The revenue piece is easy enough: The CBO assumes that the corporation’s new user fees roughly offset the taxes that are eliminated and extends these revenue trends out in its baseline, making the revenue title effectively deficit-neutral.
Spending is where the big issue lies. Because the CBO views the corporation’s finances as on-budget, it reclassifies the corporation’s spending as mandatory, effectively constituting a mandatory spending increase of $97 billion.
This increase should be offset by a decrease in discretionary spending, as the legislation lowers future discretionary authorizations and trims the budget caps to accommodate these lower levels—similar to how the revenue pieces offset one another.

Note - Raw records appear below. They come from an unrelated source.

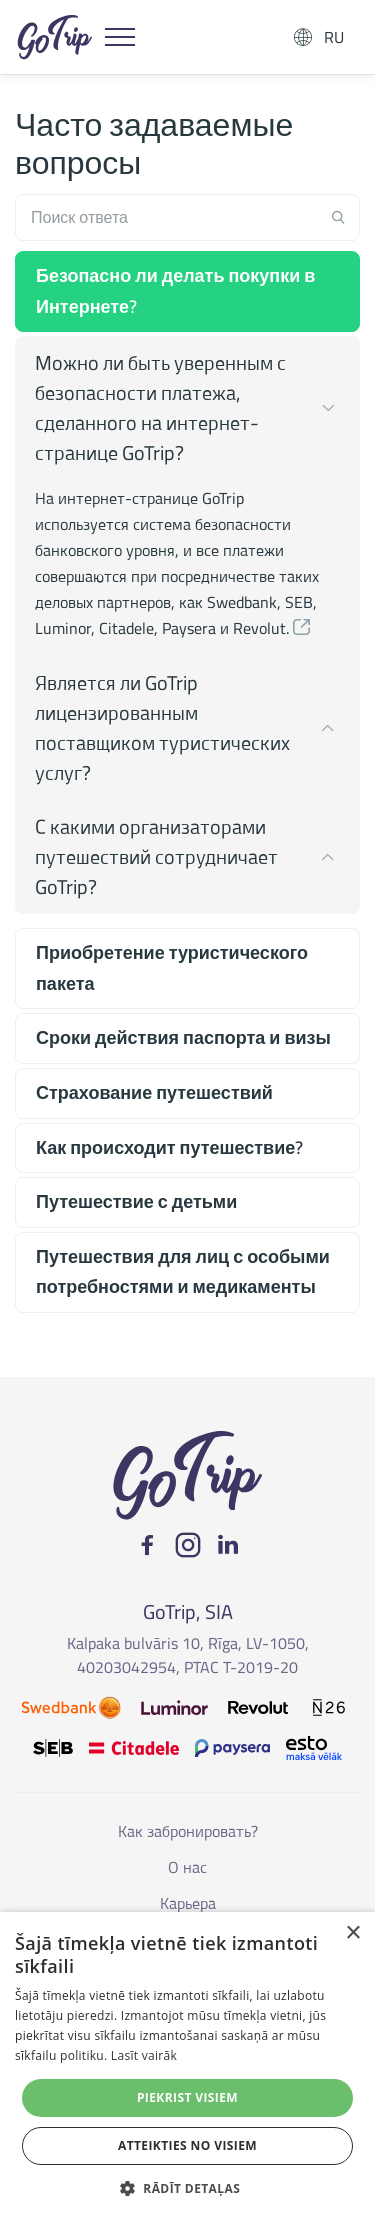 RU (334, 37)
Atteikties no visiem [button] (187, 2145)
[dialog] (187, 2066)
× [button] (352, 1933)
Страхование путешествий (154, 1092)
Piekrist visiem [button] (187, 2097)
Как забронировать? (188, 1831)
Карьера (188, 1903)
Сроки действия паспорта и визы (183, 1037)
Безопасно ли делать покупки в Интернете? (175, 291)
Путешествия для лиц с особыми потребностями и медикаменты (183, 1272)
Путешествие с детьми (136, 1201)
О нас (187, 1867)
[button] (302, 628)
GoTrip (55, 37)
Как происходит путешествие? (169, 1147)
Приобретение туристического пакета (172, 968)
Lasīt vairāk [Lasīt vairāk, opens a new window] (144, 2055) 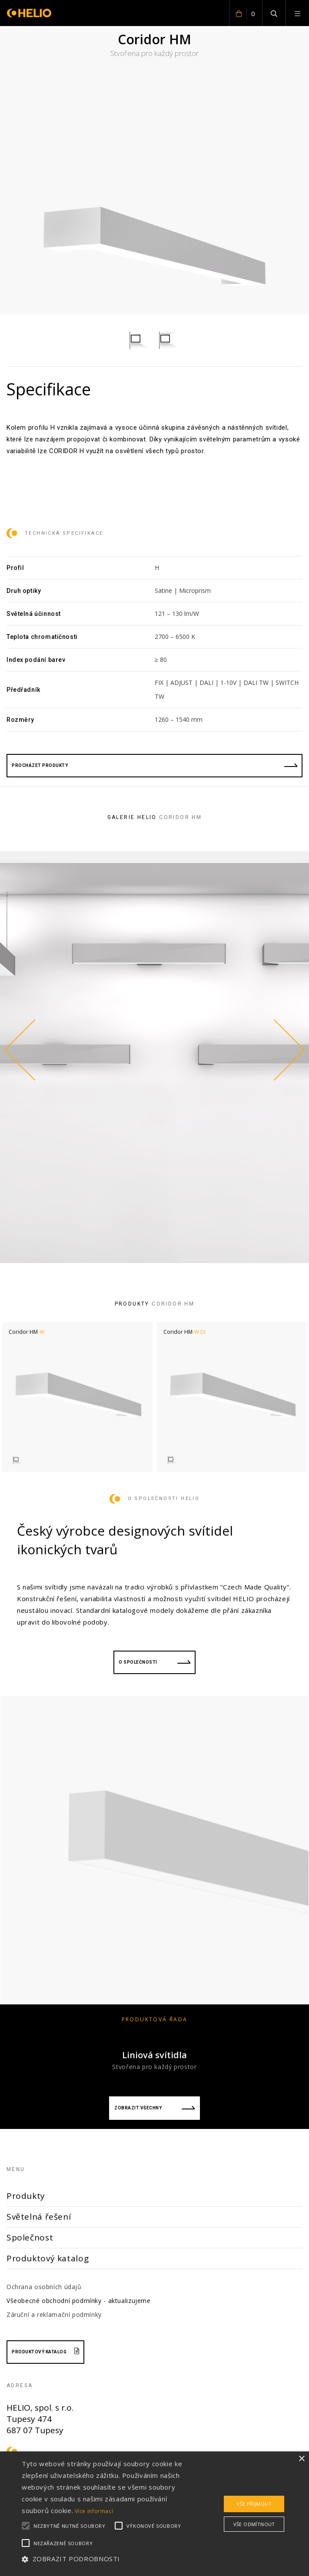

However, the CBO does not include future authorizations subject to appropriation in its score , thus making the newly reclassified mandatory spending appear to increase the deficit, when in reality it is simply replacing discretionary spending that should no longer be spent.
Even though no more money will be disbursed on air traffic control services in totality, the CBO’s base set of assumptions make the bill appear to increase the deficit because mandatory spending is reflected in the CBO score, while changes to discretionary authorizations are not.
To fix this problem, the CBO requires future appropriations changes, which cannot be included in such an authorization bill.
This creates a Catch 22: The authorization is necessary to allow for future appropriations changes, but until there is appropriations language, the authorization appears to face a damning score.
Jeff Davis of the Eno Center for Transportation has a useful summary table explaining the components of the misleading score:
(It’s also worth noting the final deficit increase of $1.8 billion is largely due to the fact that American Air Navigation Services will be able to borrow for capital projects, thus shifting capital spending up into the short-term budget window but not meaningfully changing air traffic control capital spending in the long run).
The biggest irony lost on the detractors pointing to the CBO score is that the CBO admits this proposal will be roughly deficit-neutral once future appropriations language is passed that adheres to the authorization’s levels.
Instead of championing fiscal responsibility, detractors are deliberately using the CBO’s flawed scoring mechanism to oppose a proposal that would in fact lower federal spending. This political torturing of the scoring process is unbecoming to members of both parties and should not be used for political gain.
Common sense dictates that removing equivalent portions of taxes and spending from the budget will not meaningfully increase the deficit.
Lawmakers and their constituents should be wary of letting a misleading budget scoring process get in the way of real fiscal progress: shrinking the size and scope of the federal government.